### ASSIGNMENT
A single number is the answer: the count of lines in the records that hold the word "plošča".

### DATASET CONTENT
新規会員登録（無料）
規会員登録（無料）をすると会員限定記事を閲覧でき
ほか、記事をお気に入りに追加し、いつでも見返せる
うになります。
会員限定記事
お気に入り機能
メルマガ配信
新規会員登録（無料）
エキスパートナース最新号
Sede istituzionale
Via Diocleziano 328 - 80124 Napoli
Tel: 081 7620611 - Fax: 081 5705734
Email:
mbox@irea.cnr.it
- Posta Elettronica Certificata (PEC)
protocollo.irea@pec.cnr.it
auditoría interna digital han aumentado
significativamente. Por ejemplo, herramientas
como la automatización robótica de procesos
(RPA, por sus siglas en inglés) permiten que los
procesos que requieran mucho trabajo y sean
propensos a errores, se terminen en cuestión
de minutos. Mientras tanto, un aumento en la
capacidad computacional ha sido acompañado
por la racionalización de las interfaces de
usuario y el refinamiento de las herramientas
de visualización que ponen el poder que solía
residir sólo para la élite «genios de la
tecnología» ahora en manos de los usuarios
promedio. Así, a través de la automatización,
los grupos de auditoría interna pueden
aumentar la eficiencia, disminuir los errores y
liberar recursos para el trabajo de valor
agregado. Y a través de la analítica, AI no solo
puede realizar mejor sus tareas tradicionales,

--

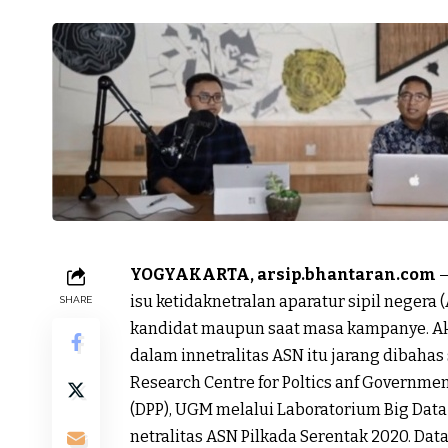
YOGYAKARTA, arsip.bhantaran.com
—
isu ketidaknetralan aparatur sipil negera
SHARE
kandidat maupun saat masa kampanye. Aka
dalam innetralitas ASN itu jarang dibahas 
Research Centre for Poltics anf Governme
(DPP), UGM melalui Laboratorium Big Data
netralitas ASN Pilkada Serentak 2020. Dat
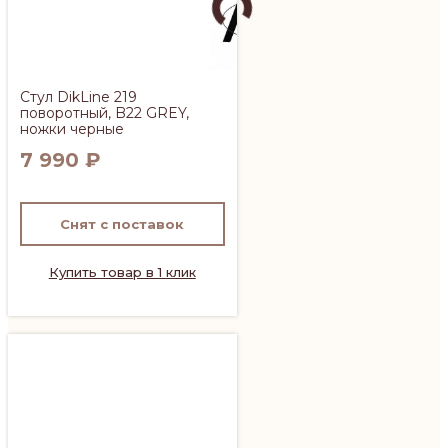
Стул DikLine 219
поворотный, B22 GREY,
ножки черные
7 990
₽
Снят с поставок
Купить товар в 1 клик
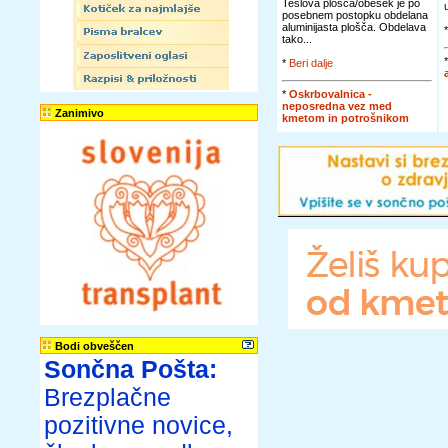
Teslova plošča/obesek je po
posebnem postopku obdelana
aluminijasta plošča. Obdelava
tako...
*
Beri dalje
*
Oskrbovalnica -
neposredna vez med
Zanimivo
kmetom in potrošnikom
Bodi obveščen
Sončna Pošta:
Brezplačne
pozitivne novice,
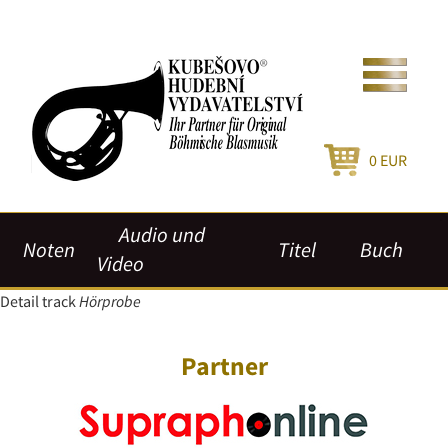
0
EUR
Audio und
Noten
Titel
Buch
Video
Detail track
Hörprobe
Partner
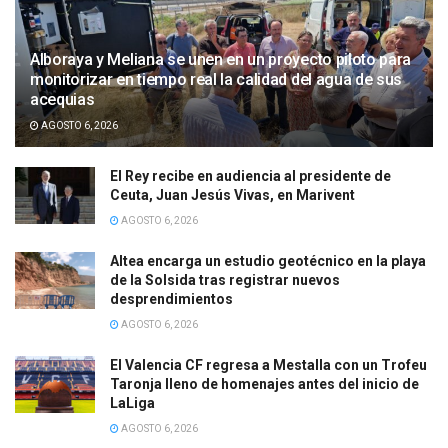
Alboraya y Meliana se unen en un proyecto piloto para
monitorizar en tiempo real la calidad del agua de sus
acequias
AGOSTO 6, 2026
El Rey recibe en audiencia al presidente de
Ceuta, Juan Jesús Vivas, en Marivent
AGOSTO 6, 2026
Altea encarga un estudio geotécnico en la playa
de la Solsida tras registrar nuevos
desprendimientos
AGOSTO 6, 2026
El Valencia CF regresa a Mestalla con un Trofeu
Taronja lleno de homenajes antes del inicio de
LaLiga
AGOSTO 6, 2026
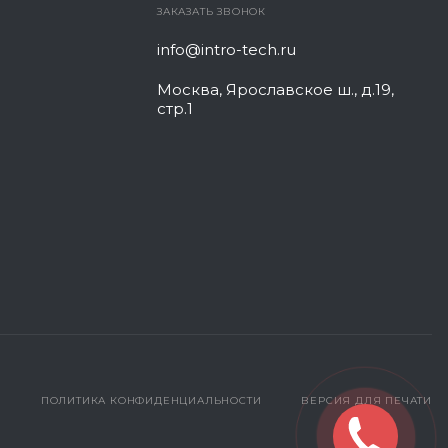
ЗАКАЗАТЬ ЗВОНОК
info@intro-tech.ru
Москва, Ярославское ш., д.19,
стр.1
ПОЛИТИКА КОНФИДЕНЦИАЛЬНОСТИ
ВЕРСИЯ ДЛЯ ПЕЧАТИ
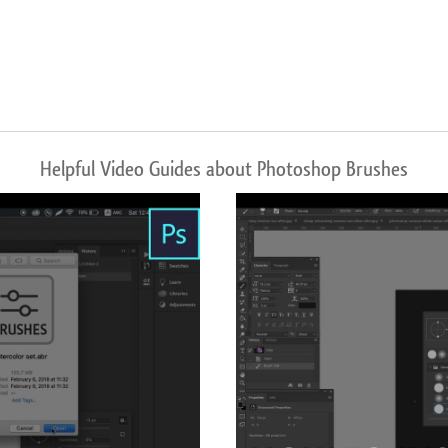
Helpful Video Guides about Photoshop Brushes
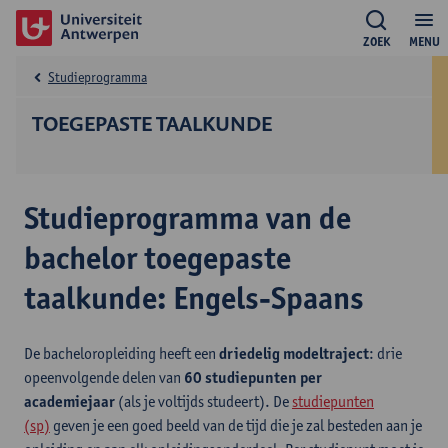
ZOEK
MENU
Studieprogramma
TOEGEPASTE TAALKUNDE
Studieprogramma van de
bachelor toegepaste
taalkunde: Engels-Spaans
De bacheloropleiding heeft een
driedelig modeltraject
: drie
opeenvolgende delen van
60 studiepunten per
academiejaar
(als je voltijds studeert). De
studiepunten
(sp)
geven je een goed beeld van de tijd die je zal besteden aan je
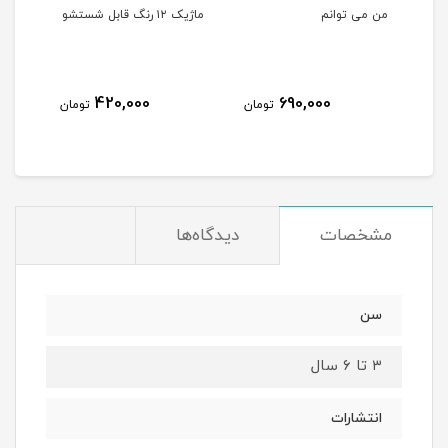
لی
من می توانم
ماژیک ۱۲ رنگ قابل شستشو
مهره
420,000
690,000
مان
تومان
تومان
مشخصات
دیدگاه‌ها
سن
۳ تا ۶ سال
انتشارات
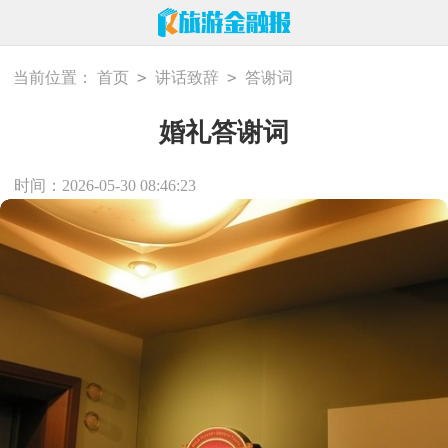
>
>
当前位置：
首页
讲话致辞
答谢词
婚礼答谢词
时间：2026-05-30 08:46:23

### REPLY TO THE TASK
2